My Pain into My Power
My journey of growth and healing has become my super strength.
I believe that everyone has that life altering moment where they have to make a decision that will change their life forever. Mine began as I was crossing the threshold into the new year of 2015 and I had the monumental awareness that Entering into my car no longer brought me the refreshing joy it used to. She exuberated me with Freedom because of the open road of destinations with unlimited possibilities. But the wind got knocked out of me as the earth shattering truth put me in perspective that she feels like a prison cell now, for she is the place I call home.
As I got into the passenger seat of my proudly owned possession, I looked at the toxic and abusive man next to me and realized that if this relationship continues I will be taking care of him for the rest of my life (This was the beginning of my deep realization that I have paid and cared for every man I have ever dated). We sold everything we owned to scrape by enough for food and keep a storage of what we could save of importance. He remained jobless while I was a college drop out still waiting tables to receive the fast cash for survival. This has been going on for over a year now and nothing has changed to give me hope for a positive future. I’m going on almost three years of not speaking to my family & friends because I believed I was fighting for love. Completely embarrassed and ashamed, I no longer recognize the person I see in the mirror and this so-called life I was living . I once was a scholar athlete ( State qualified Runner, Class One Soccer champion and untouchable on the basketball court) with endless opportunities of where my life could go, so how did I walk through this rock bottom choice? With no one to blame but myself, I knew the time had come for me to put all of this to an end!
So this is where I became the hero of my own story, taking full responsibility for my actions and running full speed ahead at getting my life back on track of who I wanted to become. I left the life-sucking boyfriend, leaving behind everything I owned (not by choice); found myself a therapist; got back into college and started building my credit back up; paying off one bill at a time (not even trying to keep track of how much that relationship cost me #lifelessonsareexpensive). The climb may have been slow, but I was determined to make my way towards the future I could have had. I kept focusing on the positive to keep the momentum going because there was no point in turning back. It was too painful. Forward was the only place to go to get out of this very long, very dark tunnel which I knew I put myself in. I just kept trying to fix and repair the broken pieces in my unraveled world, but the question still remained: Why and how did I get here?

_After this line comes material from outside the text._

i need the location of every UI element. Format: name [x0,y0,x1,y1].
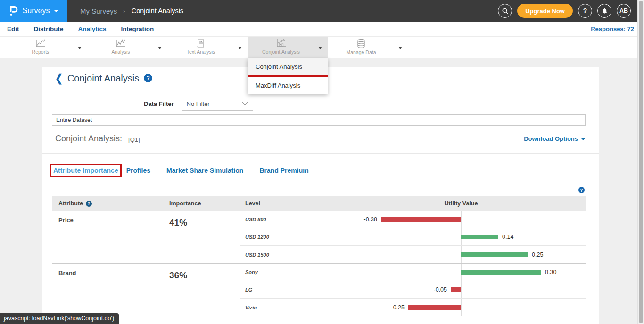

No matter how hard I ran and no matter how far I tried to put the past behind me, I still couldn’t escape the voices in my head that needed to be understood. Toxic people had been interrupting my life for too long, but why did I let them in? And why did I think living in a car with one of them was okay? I needed to discover how my actions and choices brought me to the lowest & most excruciating days of my life. The answer was simply said by my therapist, “you didn’t know your worth.”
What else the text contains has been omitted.